そして、アナベルは、トランプと呼ばれる吸血種を探している。
トランプは不老不死の力を持っているから。
繭期(人間では思春期に当たる)を超えて生きていられるダンピールは、希少な存在である。
ダンピールは、短命なのだ。
我が娘を救うためにトランプを探している。
アナベルの愛は、娘ガーベラを長生きさせたい。
短命な娘を助けたい。
ヘンルーダ(吉野圭吾)は、たとえ短命であってもしあわせだったと思えるようにガーベラを愛そうとする。
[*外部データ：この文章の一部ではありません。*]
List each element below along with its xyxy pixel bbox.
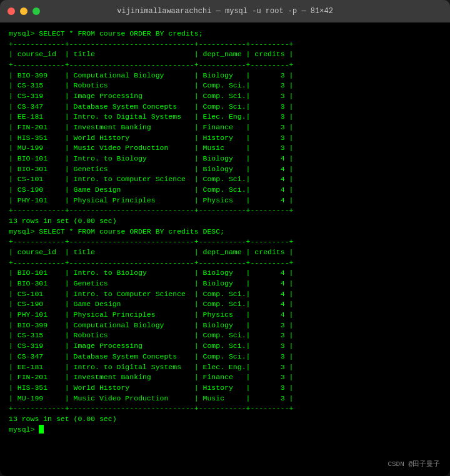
terminal-line: +------------+--------------------------… — [9, 258, 441, 269]
terminal-line: | course_id | title | dept_name | credit… — [9, 247, 441, 258]
terminal-line: | MU-199 | Music Video Production | Musi… — [9, 394, 441, 404]
terminal-line: | BIO-399 | Computational Biology | Biol… — [9, 320, 441, 331]
terminal-line: | EE-181 | Intro. to Digital Systems | E… — [9, 112, 441, 122]
terminal-line: | PHY-101 | Physical Principles | Physic… — [9, 196, 441, 206]
watermark: CSDN @田子曼子 — [388, 459, 440, 469]
terminal-line: | BIO-101 | Intro. to Biology | Biology … — [9, 268, 441, 279]
terminal-line: | BIO-101 | Intro. to Biology | Biology … — [9, 154, 441, 164]
terminal-line: mysql> SELECT * FROM course ORDER BY cre… — [9, 227, 441, 237]
minimize-button[interactable] — [20, 7, 28, 15]
terminal-line: 13 rows in set (0.00 sec) — [9, 216, 441, 227]
terminal-line: | CS-190 | Game Design | Comp. Sci.| 4 | — [9, 299, 441, 310]
terminal-window: vijinimallawaarachchi — mysql -u root -p… — [0, 0, 450, 476]
terminal-line: mysql> SELECT * FROM course ORDER BY cre… — [9, 29, 441, 39]
terminal-line: | HIS-351 | World History | History | 3 … — [9, 383, 441, 394]
cursor — [39, 425, 44, 434]
terminal-line: 13 rows in set (0.00 sec) — [9, 414, 441, 425]
terminal-line: | PHY-101 | Physical Principles | Physic… — [9, 310, 441, 320]
terminal-line: | CS-319 | Image Processing | Comp. Sci.… — [9, 91, 441, 102]
terminal-line: +------------+--------------------------… — [9, 404, 441, 414]
terminal-line: | CS-315 | Robotics | Comp. Sci.| 3 | — [9, 81, 441, 91]
terminal-line: | CS-101 | Intro. to Computer Science | … — [9, 289, 441, 300]
window-title: vijinimallawaarachchi — mysql -u root -p… — [117, 7, 333, 16]
terminal-line: | BIO-301 | Genetics | Biology | 4 | — [9, 279, 441, 289]
terminal-body[interactable]: mysql> SELECT * FROM course ORDER BY cre… — [0, 22, 450, 476]
terminal-line: | CS-319 | Image Processing | Comp. Sci.… — [9, 341, 441, 352]
terminal-line: | BIO-399 | Computational Biology | Biol… — [9, 71, 441, 81]
terminal-line: | FIN-201 | Investment Banking | Finance… — [9, 122, 441, 133]
traffic-lights — [8, 7, 40, 15]
terminal-line: | MU-199 | Music Video Production | Musi… — [9, 143, 441, 154]
close-button[interactable] — [8, 7, 15, 15]
terminal-line: | HIS-351 | World History | History | 3 … — [9, 133, 441, 144]
terminal-line: +------------+--------------------------… — [9, 60, 441, 71]
terminal-line: | course_id | title | dept_name | credit… — [9, 49, 441, 60]
terminal-line: mysql> — [9, 425, 441, 435]
terminal-line: | CS-347 | Database System Concepts | Co… — [9, 102, 441, 112]
terminal-line: +------------+--------------------------… — [9, 237, 441, 247]
terminal-line: +------------+--------------------------… — [9, 206, 441, 216]
maximize-button[interactable] — [32, 7, 40, 15]
terminal-line: | CS-190 | Game Design | Comp. Sci.| 4 | — [9, 185, 441, 196]
titlebar: vijinimallawaarachchi — mysql -u root -p… — [0, 0, 450, 22]
terminal-line: | CS-315 | Robotics | Comp. Sci.| 3 | — [9, 330, 441, 341]
terminal-line: | CS-101 | Intro. to Computer Science | … — [9, 174, 441, 185]
terminal-line: | EE-181 | Intro. to Digital Systems | E… — [9, 362, 441, 373]
terminal-line: | BIO-301 | Genetics | Biology | 4 | — [9, 164, 441, 175]
terminal-line: | FIN-201 | Investment Banking | Finance… — [9, 372, 441, 383]
terminal-line: +------------+--------------------------… — [9, 39, 441, 50]
terminal-line: | CS-347 | Database System Concepts | Co… — [9, 352, 441, 362]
幼馴染で医師であるヘンルーダこそガーベラの父なのだ。
ガーベラは、たとえ短命であっても愛する母アナベルといっしょに暮らしたい。
アナベルの妹エリカ(愛加あゆ)は、ガーベラを憎んでいた。
ガーベラが生まれたことで姉アナベルが変わってしまったからだ。
エリカはアナベルを慕っていた。
愛の形が問われる。
生き続けるべきか、否か。
愛すべきか憎むべきか。
小説家アナベルのファンと称して近づいたソフィー(三津谷亮)は、
永遠の時を生きるトランプだった。
母と引き離されそうになってガーベラは、ソフィーに言う。
「永遠の命なんてくそくらえだ」
ソフィーは、愕然とする、くそくらえ、だって。
それぞれの愛が語られる。
役者達の熱量が非常に高く、圧倒的な生のエネルギーを感じる。
クライマックス
愛するガーベラを殺害しようとするアナベル、
アナベルは、ソフィーに噛まれて主従関係が生まれてしまったからだ。
ソフィーの命令にアナベルは抗おうとする。
対峙する母と娘。
(公演が終わったのでネタバラシ多数でした。)
壮一帆の役者魂が問われる作品だと思う。
母の愛が、痛々しい。
生き続けることがしあわせなのだろうか?
総スタンディングオベーションの中、壮一帆演じるアナベルは、ゆっくりと去って行った。
急遽決まったスペシャルなカーテンコール。
私たちファンをハラハラドキドキさせながらも
壮一帆の応えは、さらに高みへ向かう。
今までに観たことのない世界観の舞台に最初は戸惑ったけど。
「マリーゴールド」に関わったすべてのみなさま、感動をありがとうございました。